I have not personally ridden them, but they are supposed to make some very nice boards. I have begun to see these boards more and more frequently on the mountain and have only heard good reviews from them so I would assume they are high quality. :thumbsup:


----------



## buttchunx (Feb 16, 2008)

sweet thanx man


----------



## olas38 (Jan 21, 2008)

ride them before you buy it ! take a little time to get use to them triple base!
most be good on rails. but all boards are good , what matters is to found a right board for you riding style , be realistic and check wish NIVO, of riding you got so buy the right one. and dont dream at the board is going to do everything for you. the better you are the stiffare the board most be.


----------



## Guest (Mar 10, 2008)

I had never heard of Bataleon until today. They were the only snowboard company to show at the Okemo demo day (apparently there were other board companies lined up, but they all flaked out when the event got delayed due to rain yesterday). I demoed the Goliath 157 and my buddy took the Jam. These boards were tons of fun. 

They have this triple base technology that accomplishes the feat of catching an edge only when you need it on ice and carves (and not when you don't on landings, butters, and straight lines). I've never really complained about my Burton Elite 162, but this Goliath was seriously fun. I could flip the thing around in a pinch, pop it quick and high, and shred down ice and hardpack without hesitation. The thing was featherlight and I was overrotating my 180s, but popping off little knolls and landing 270 didn't seem to matter. It was a huge confidence booster and I definitely recommend trying one out.

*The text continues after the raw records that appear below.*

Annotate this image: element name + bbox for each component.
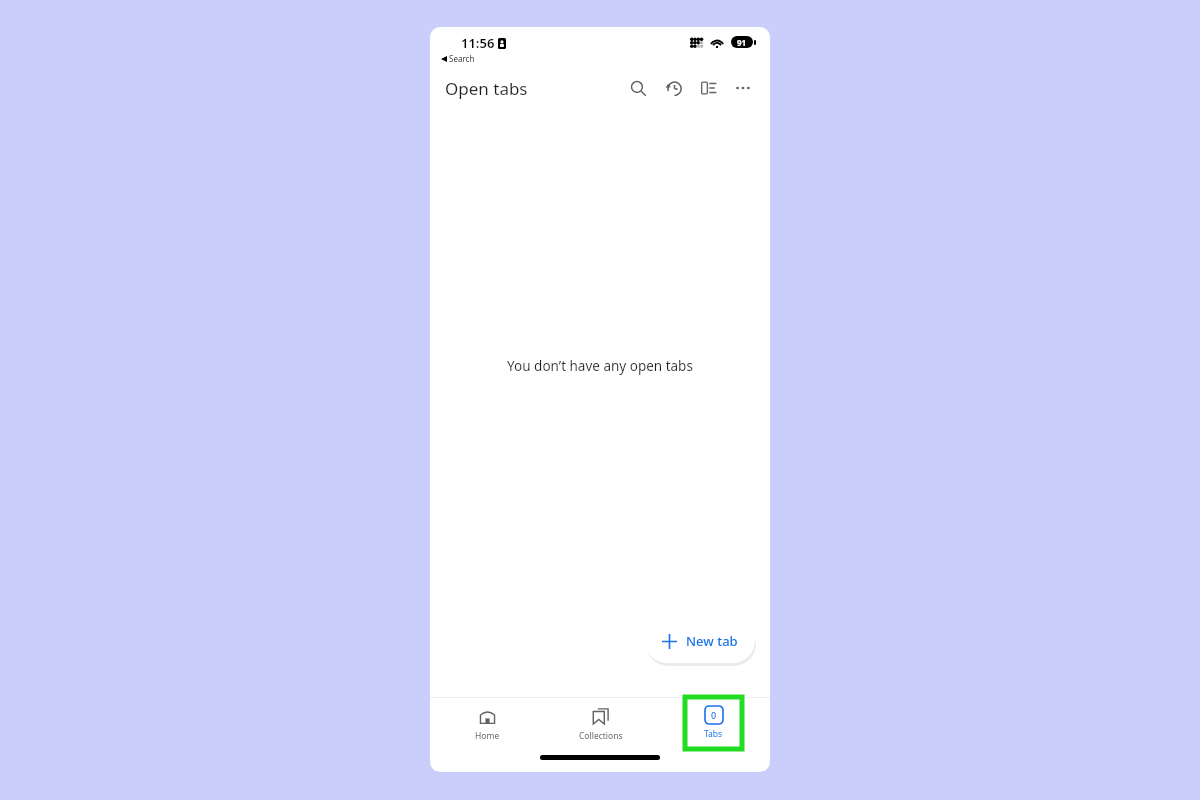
staticText: 11:56 <box>461 34 495 52</box>
staticText: 0 <box>711 709 717 721</box>
button[interactable]: More options <box>728 73 758 103</box>
staticText: Search <box>449 53 475 64</box>
staticText: Collections <box>579 730 623 742</box>
button[interactable]: Collections <box>544 707 657 742</box>
button[interactable]: New tab <box>645 619 755 663</box>
button[interactable]: Tab groups <box>694 73 724 103</box>
button[interactable]: Home <box>430 707 544 742</box>
staticText: New tab <box>686 632 738 650</box>
staticText: You don’t have any open tabs <box>507 357 693 375</box>
button[interactable]: Tabs, 0 open <box>685 697 742 749</box>
staticText: Open tabs <box>445 77 528 100</box>
staticText: Tabs <box>704 728 723 740</box>
staticText: Home <box>475 730 500 742</box>
staticText: 91 <box>737 37 747 48</box>
button[interactable]: History <box>659 73 689 103</box>
button[interactable]: Search <box>623 73 653 103</box>
other: Tabs, 0 open <box>705 706 723 724</box>
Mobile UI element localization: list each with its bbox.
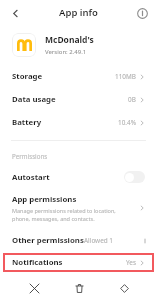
staticText: Data usage — [12, 94, 56, 105]
button[interactable]: Back — [5, 3, 25, 23]
staticText: 110MB — [115, 72, 136, 81]
button[interactable]: Other permissions — [0, 229, 157, 252]
staticText: Autostart — [12, 172, 50, 183]
button[interactable]: Clear data — [109, 282, 139, 300]
staticText: App permissions — [12, 194, 77, 205]
staticText: Other permissions — [12, 235, 84, 246]
button[interactable]: Storage — [0, 65, 157, 88]
staticText: 0B — [128, 95, 136, 104]
button[interactable]: Autostart — [0, 165, 157, 189]
staticText: App info — [59, 6, 98, 19]
button[interactable]: Force stop — [19, 282, 50, 300]
staticText: Battery — [12, 117, 42, 128]
staticText: Permissions — [12, 152, 48, 160]
button[interactable]: App details — [132, 3, 152, 23]
button[interactable]: Data usage — [0, 88, 157, 111]
button[interactable]: Uninstall — [66, 282, 93, 300]
staticText: McDonald's — [45, 34, 94, 46]
staticText: Version: 2.49.1 — [45, 48, 87, 56]
staticText: phone, messages, and contacts. — [12, 215, 95, 222]
staticText: Yes — [126, 258, 136, 267]
staticText: Storage — [12, 71, 43, 82]
button[interactable]: Notifications — [3, 253, 154, 272]
staticText: Notifications — [12, 257, 63, 268]
staticText: Manage permissions related to location, … — [12, 207, 135, 214]
button[interactable]: Autostart toggle — [124, 171, 145, 183]
button[interactable]: McDonald's — [12, 33, 145, 57]
staticText: 10.4% — [118, 118, 136, 127]
staticText: Allowed 1 permission — [84, 236, 145, 245]
button[interactable]: App permissions — [0, 189, 157, 227]
button[interactable]: Battery — [0, 111, 157, 134]
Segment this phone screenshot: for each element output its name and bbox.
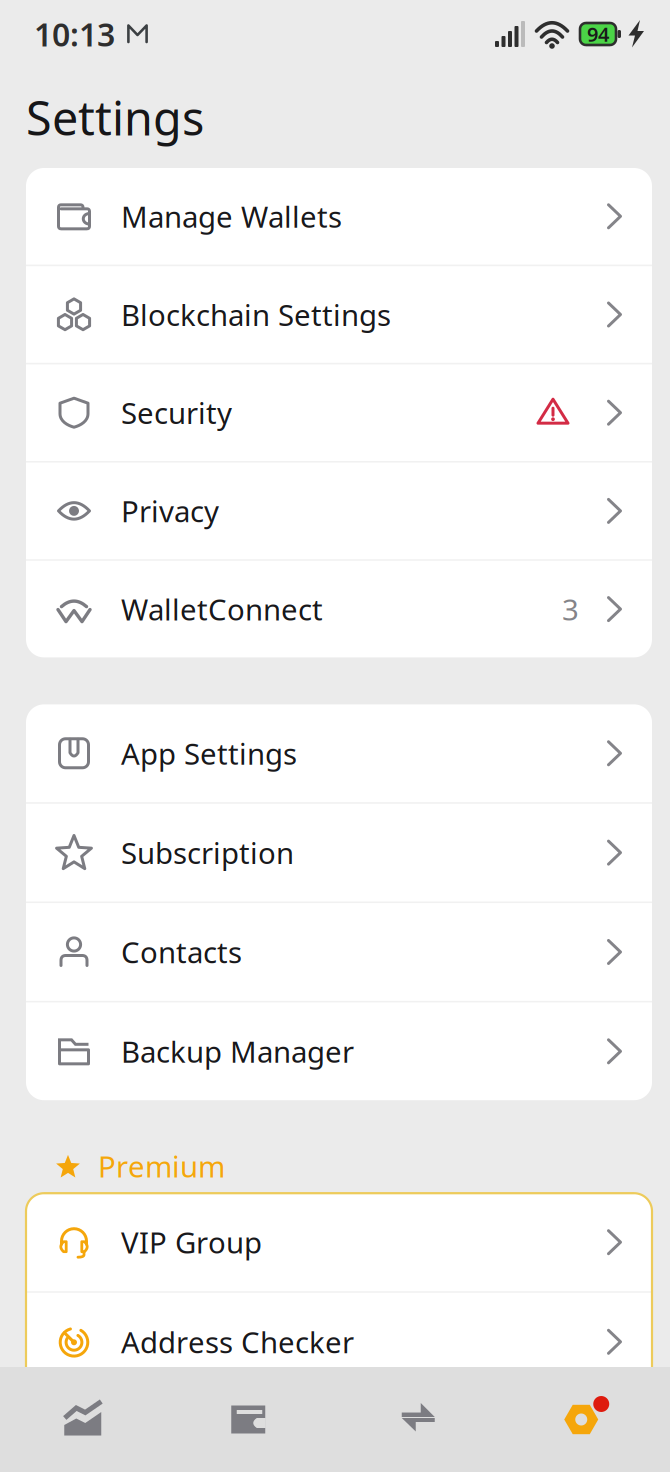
staticText: Subscription <box>121 833 294 872</box>
staticText: Settings <box>26 86 204 148</box>
button[interactable]: Contacts <box>26 903 652 1001</box>
button[interactable]: Subscription <box>26 804 652 902</box>
staticText: Address Checker <box>121 1322 354 1361</box>
staticText: Premium <box>98 1147 225 1186</box>
button[interactable]: WalletConnect <box>26 561 652 657</box>
staticText: WalletConnect <box>121 590 323 629</box>
staticText: Privacy <box>121 491 219 530</box>
button[interactable]: VIP Group <box>26 1193 652 1291</box>
button[interactable]: Security <box>26 364 652 461</box>
button[interactable]: App Settings <box>26 704 652 802</box>
staticText: 3 <box>562 590 579 629</box>
button[interactable]: Markets <box>0 1367 168 1472</box>
button[interactable]: Exchange <box>335 1367 502 1472</box>
staticText: Security <box>121 393 232 432</box>
button[interactable]: Backup Manager <box>26 1002 652 1100</box>
button[interactable]: Blockchain Settings <box>26 266 652 363</box>
staticText: Backup Manager <box>121 1032 354 1071</box>
button[interactable]: Wallet <box>168 1367 335 1472</box>
staticText: 94 <box>587 21 609 47</box>
button[interactable]: Manage Wallets <box>26 168 652 265</box>
staticText: VIP Group <box>121 1223 262 1262</box>
button[interactable]: Settings <box>502 1367 670 1472</box>
button[interactable]: Privacy <box>26 463 652 559</box>
staticText: Manage Wallets <box>121 197 342 236</box>
staticText: 10:13 <box>34 13 115 55</box>
staticText: Blockchain Settings <box>121 295 391 334</box>
button[interactable]: Address Checker <box>26 1293 652 1391</box>
staticText: App Settings <box>121 734 297 773</box>
staticText: Contacts <box>121 932 242 972</box>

The Jam behaved roughly the same way, but a little stiffer.

As far as the Bataleon company goes, I don't know much about them, but the two reps who showed at Okemo were chill and I give them mad props for making the trip out to show off their gear. I'm now seriously considering buying something out of the Bataleon lineup (most likely an EvilTwin or Goliath).


----------



## buttchunx (Feb 16, 2008)

sweet thx u guys ive been waiting to try out one of these and i finally will


----------



## olas38 (Jan 21, 2008)

*bataleon evil twin ..and more !!!!!!!!*



GnarlyNate said:


> I had never heard of Bataleon until today. They were the only snowboard company to show at the Okemo demo day (apparently there were other board companies lined up, but they all flaked out when the event got delayed due to rain yesterday). I demoed the Goliath 157 and my buddy took the Jam. These boards were tons of fun.
> 
> They have this triple base technology that accomplishes the feat of catching an edge only when you need it on ice and carves (and not when you don't on landings, butters, and straight lines). I've never really complained about my Burton Elite 162, but this Goliath was seriously fun. I could flip the thing around in a pinch, pop it quick and high, and shred down ice and hardpack without hesitation. The thing was featherlight and I was overrotating my 180s, but popping off little knolls and landing 270 didn't seem to matter. It was a huge confidence booster and I definitely recommend trying one out.
> 
> ...


es you right ! i just got my bataleon evil twin 155 , im 5,8 height x 70 kg and is perfect for build confidens , very good on medium speed, turns smooth , free catch edege, and very well balance board , materials top quality top shet is mate and you don't need pad foot between the bindings. its a keeper.. i have many snowboards all the uninc's 54 56 58 .. ride dh 157 , ride kink 152 , craig kelly 164 , evil twin dont have the mad pop like uninc's but is supost tobe for rails and medium jumps !if you want to go to the next level take a riot ! i guess . stiffare evil twin version. i dont know about goliath but i like centrerad stance .on boards. ( if you are a surfer like me ! ) will be some conection is like surf and snowboard conection with this TBT stuff... ! where ever you pay for this boards ..is worth it every penny !


----------